======== INPUT FOR THIS TASK ========

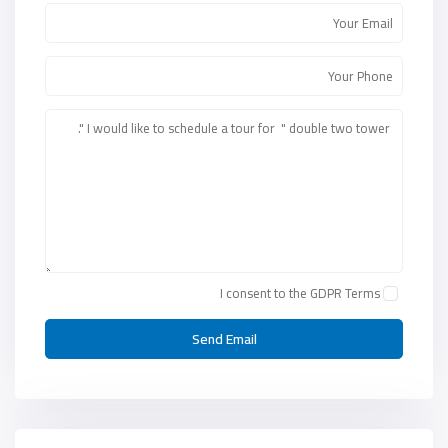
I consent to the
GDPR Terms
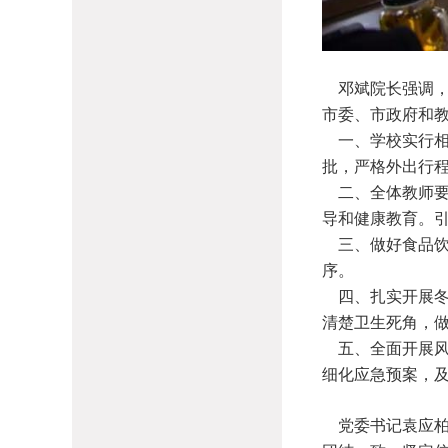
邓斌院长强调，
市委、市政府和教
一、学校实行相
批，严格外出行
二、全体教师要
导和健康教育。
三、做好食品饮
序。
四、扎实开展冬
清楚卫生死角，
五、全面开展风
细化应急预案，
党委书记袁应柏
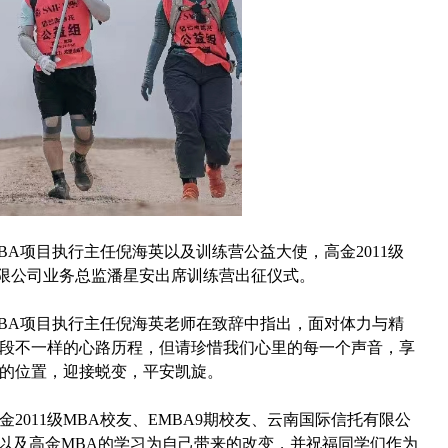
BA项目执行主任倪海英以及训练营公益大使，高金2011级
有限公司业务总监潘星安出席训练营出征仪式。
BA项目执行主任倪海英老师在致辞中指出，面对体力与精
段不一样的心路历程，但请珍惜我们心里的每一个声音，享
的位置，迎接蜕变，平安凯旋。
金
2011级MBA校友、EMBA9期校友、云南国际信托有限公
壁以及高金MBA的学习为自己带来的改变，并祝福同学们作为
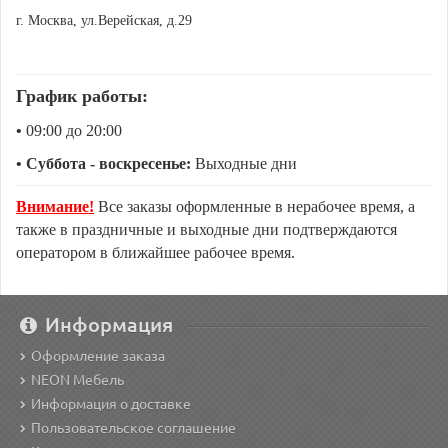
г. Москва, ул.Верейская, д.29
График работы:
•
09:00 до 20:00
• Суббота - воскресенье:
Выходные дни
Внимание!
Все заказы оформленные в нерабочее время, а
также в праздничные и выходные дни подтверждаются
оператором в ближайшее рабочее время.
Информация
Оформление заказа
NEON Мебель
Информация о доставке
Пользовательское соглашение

========

• _EXERCISE AIM_
Check every line of the entries above, and copy those that carry the string "время".

• _WRITTEN ANSWER_
Все заказы оформленные в нерабочее время, а
оператором в ближайшее рабочее время.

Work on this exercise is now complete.